- Education: San Diego State University
- Occupation: Make-up artist
- Awards: 2009 Academy Award for Best Makeup and Hairstyling

= Mindy Hall =

Mindy Hall is a makeup artist who has worked on films such as Teenage Mutant Ninja Turtles (2014) and Wall Street: Money Never Sleeps (2010). She also worked on Star Trek (2009), where she was involved in the redesign work on the Romulan race. For her work on that film, she won an Academy Award for Best Makeup.

==Career==
Hall decided to pursue a career in Hollywood makeup at the age of 17. She attended San Diego State University, but she dropped out and instead joined the apprenticeship programme for makeup at the San Francisco Opera. Following her completion of the course, she worked with several regional opera companies to do makeup as well as hairstyling and wig construction.

Mindy is co-author with Gretchen Davis of The Makeup Artist Handbook published by Focal Press.

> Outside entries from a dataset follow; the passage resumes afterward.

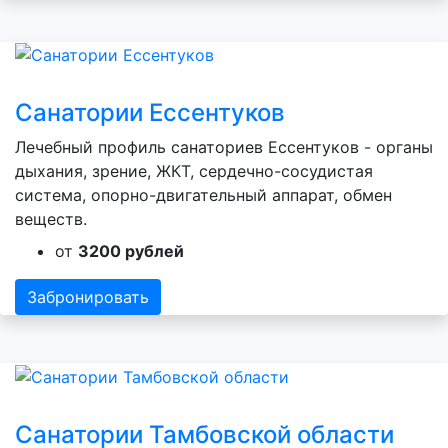
Санатории Ессентуков
Лечебный профиль санаториев Ессентуков - органы
дыхания, зрение, ЖКТ, сердечно-сосудистая
система, опорно-двигательный аппарат, обмен
веществ.
от
3200 рублей
Забронировать
Санатории Тамбовской области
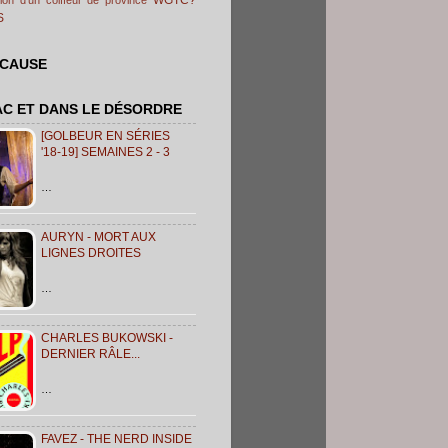
S
 CAUSE
AC ET DANS LE DÉSORDRE
[GOLBEUR EN SÉRIES
'18-19] SEMAINES 2 - 3
…
AURYN - MORT AUX
LIGNES DROITES
…
CHARLES BUKOWSKI -
DERNIER RÂLE...
…
FAVEZ - THE NERD INSIDE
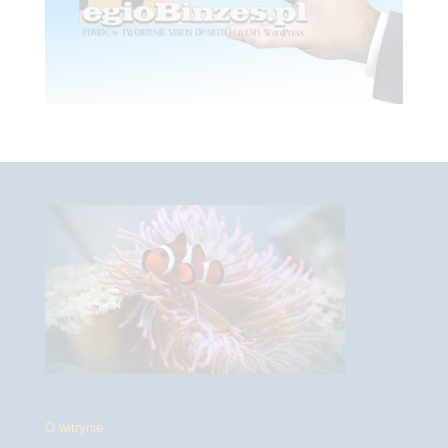
O witrynie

She worked on a number of films, including Teenage Mutant Ninja Turtles, P.S. I Love You and Wall Street: Money Never Sleeps. As part of her work on 2009's Star Trek, she was involved in the redesign of the Romulan race seen in the film. She was the department head of makeup on the film, where she led a team of over forty makeup artists as well as Joel Harlow and Barney Burman who designed the aliens seen in the movie.

===Awards===
The make-up team working on Star Trek won an Oscar at the 82nd Academy Awards. It was the trio's first nomination and was the first Oscar to have been awarded to any film in the franchise. They repeated their success at the 36th Saturn Awards, even though the event was dominated by the success of James Cameron's Avatar. In 2011, she was nominated for an Emmy Award for outstanding makeup, mini-series or movies as the head of the team that worked on the HBO television series Cinema Verite.